Acórdão nº 478/14.5JFLSB-I.L1-3 de Court of Appeal of Lisbon (Portugal), 23 de Novembro de 2016

Magistrado ResponsávelJORGE RAPOSO
Data da Resolução23 de Novembro de 2016
EmissorCourt of Appeal of Lisbon (Portugal)

Decisão Texto Parcial:


Acordam em conferência na 3ª Secção Criminal do Tribunal da Relação de Lisboa: I. RELATÓRIO Inconformado com o despacho que indeferiu a arguição de irregularidade de despacho proferido pelo Ministério Público proferido em inquérito, MUM interpôs recurso, sustentando que a decisão recorrida deve ser revogada e substituída por outra que ordene a entrega ao arguido de cópias dos suportes técnicos das intercepções telefónicas efectuadas pelas autoridades portuguesas e espanholas envolvendo o seu telemóvel, formulando as seguintes conclusões: I. O Arguido pediu que lhe fossem disponibilizadas cópias dos suportes técnicos das intercepções telefónicas efectuadas pelas autoridades portuguesas e espanholas envolvendo o seu telemóvel, o que foi indeferido por despacho do Ministério Público.

  1. Por entender que o sentido do mesmo contrariava as disposições legais relevantes, o Arguido arguiu a respectiva irregularidade junto do Tribunal Central de Instrução Criminal, que não a reconheceu.

  2. Não pode o Arguido, porém, conformar-se com o conteúdo desta decisão, na medida em que o entendimento aí espelhado não corresponde à interpretação correcta das disposições legais relevantes, nem respeita a mais recente decisão deste Tribunal relativa a esta matéria, traduzindo-se numa decisão que mina o principio da igualdade de armas e o direito a um processo justo e equitativo IV. Segundo o despacho recorrido, o Arguido não tem o direito de requerer cópias de todas as intercepções telefónicas feitas ao seu telemóvel - só daquelas que pretenda transcrever para juntar ao processo.

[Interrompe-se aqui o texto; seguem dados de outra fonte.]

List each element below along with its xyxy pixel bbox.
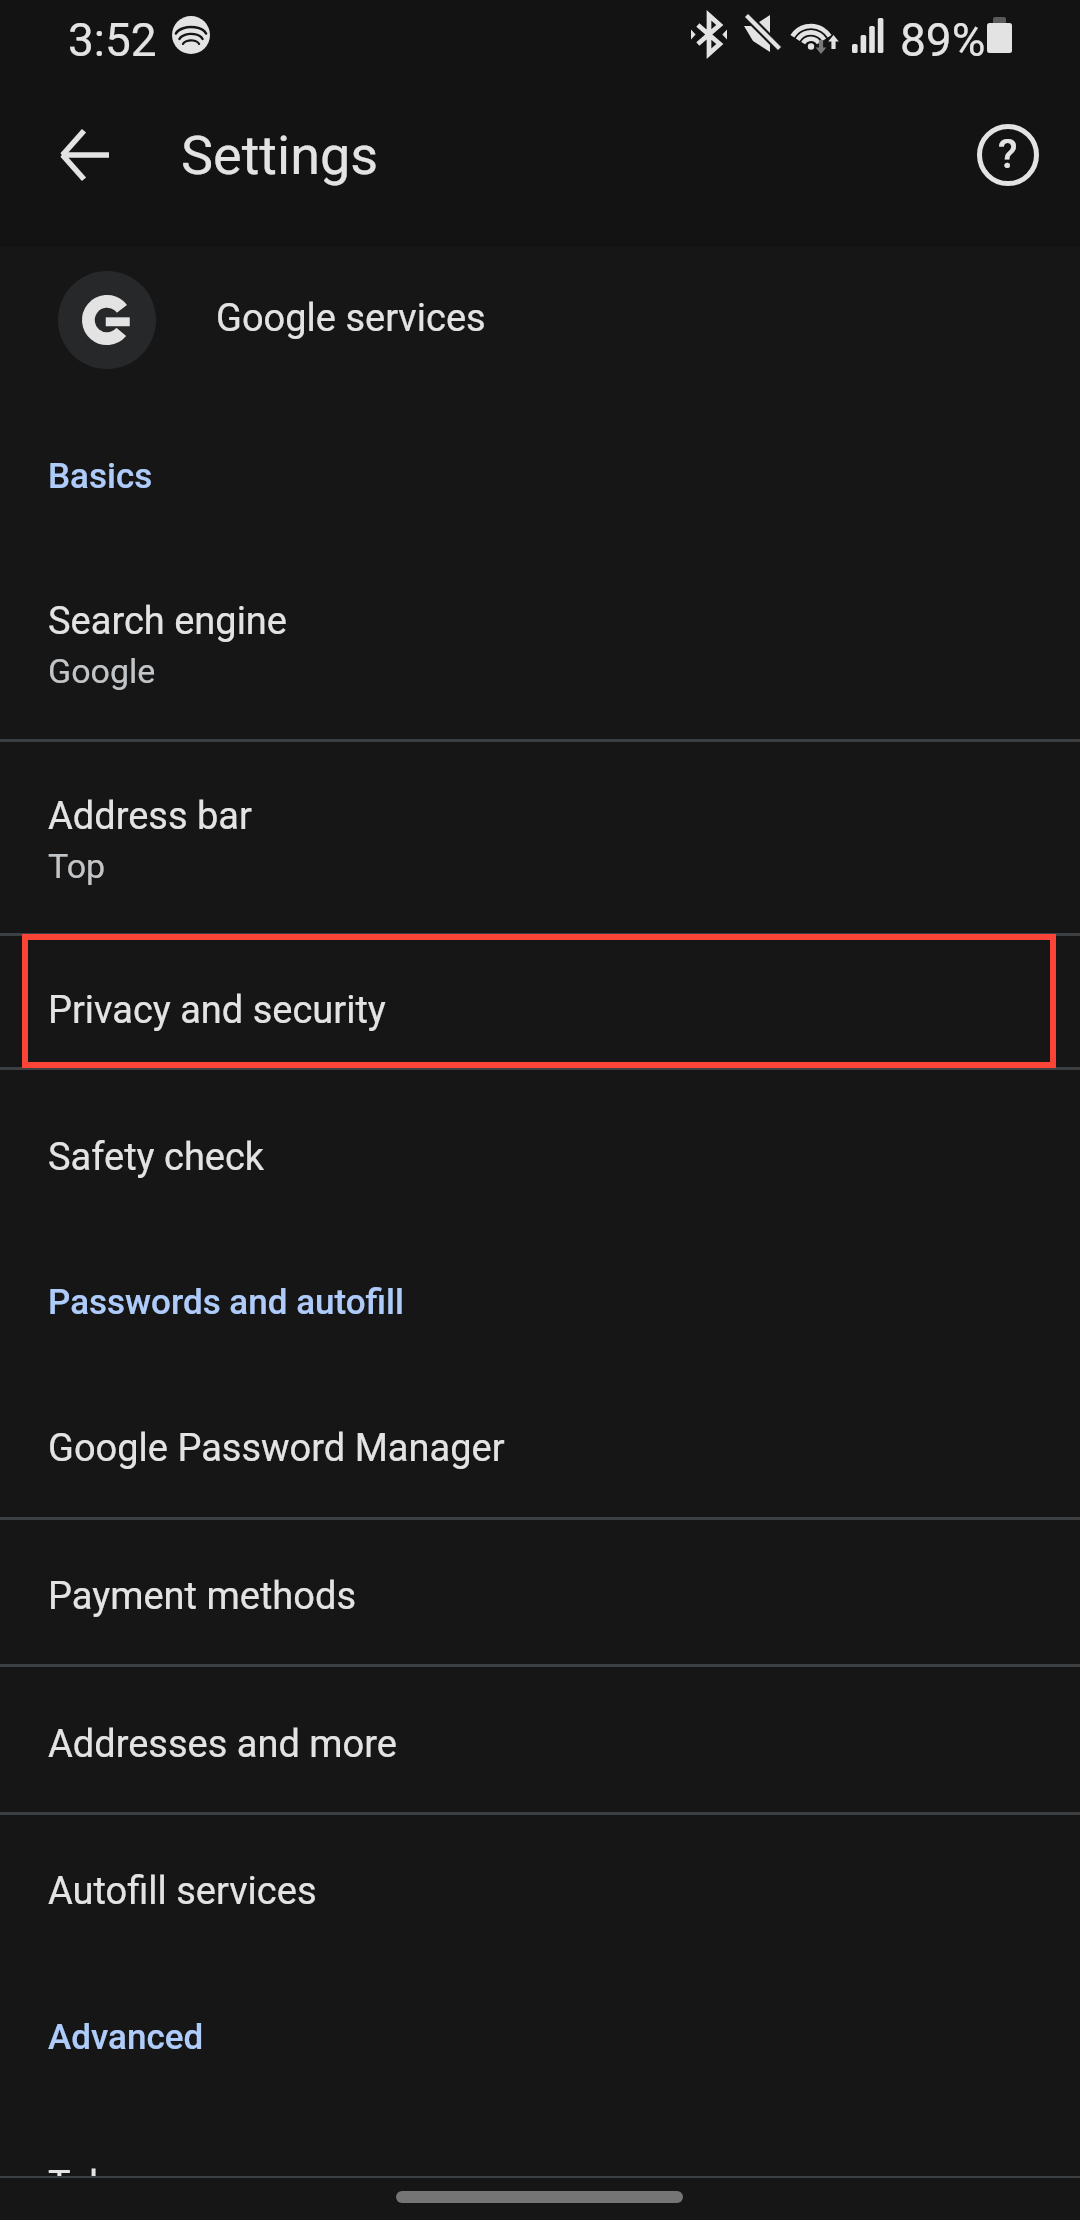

  3. Ora, como se verá, esta posição faz recair sobre o Arguido um ónus impossível de cumprir, coarctando significativamente as suas garantias de defesa e acentuando a desigualdade de armas pré-existente (face à acusação).

  4. De facto, nos termos dos artigos 86.°, n.º 6, al, c), e 7, do CPP, ao arguido assiste o direito de “consulta do auto e obtenção de cópias, extractos e certidões de quaisquer partes” do processo, assim como de todos os meios de prova.

  5. Foi ao abrigo desta regra que o Arguido requereu que lhe fossem entregues cópias dos suportes digitais contendo as intercepções telefónicas de que foi alvo e que constam do processo, para poder preparar a sua defesa.

  6. Contra, o Ministério Público alegou que, nos termos do artigo 188.°, n.º 8, do CPP - no que concerne a escutas telefónicas - não há um direito a obter cópias de todos os elementos, mas somente um direito de os examinar e, depois, de obter cópia daqueles cuja transcrição se pretenda juntar ao processo.

  7. O que foi corroborado pelo tribunal a quo; X. Poder-se-ia defender esta posição como um corolário do artigo 86.°, n.º 7, do CPP, na medida em que protegeria a reserva da vida privada.

  8. Porém, este raciocínio não colhe: é que o Arguido requereu, somente, que lhe fossem entregues cópias das intercepções telefónicas feitas às suas próprias comunicações.

  9. Não há, pois, qualquer ameaça à reserva da vida privada.

  10. Nem há qualquer perigo de afectação grave de direitos, liberdades e garantias, pois que, a ser assim, os respectivos suportes técnicos já teriam sido mandados destruir, nos termos do artigo 188.°, n.º 6, al. c), do CPP.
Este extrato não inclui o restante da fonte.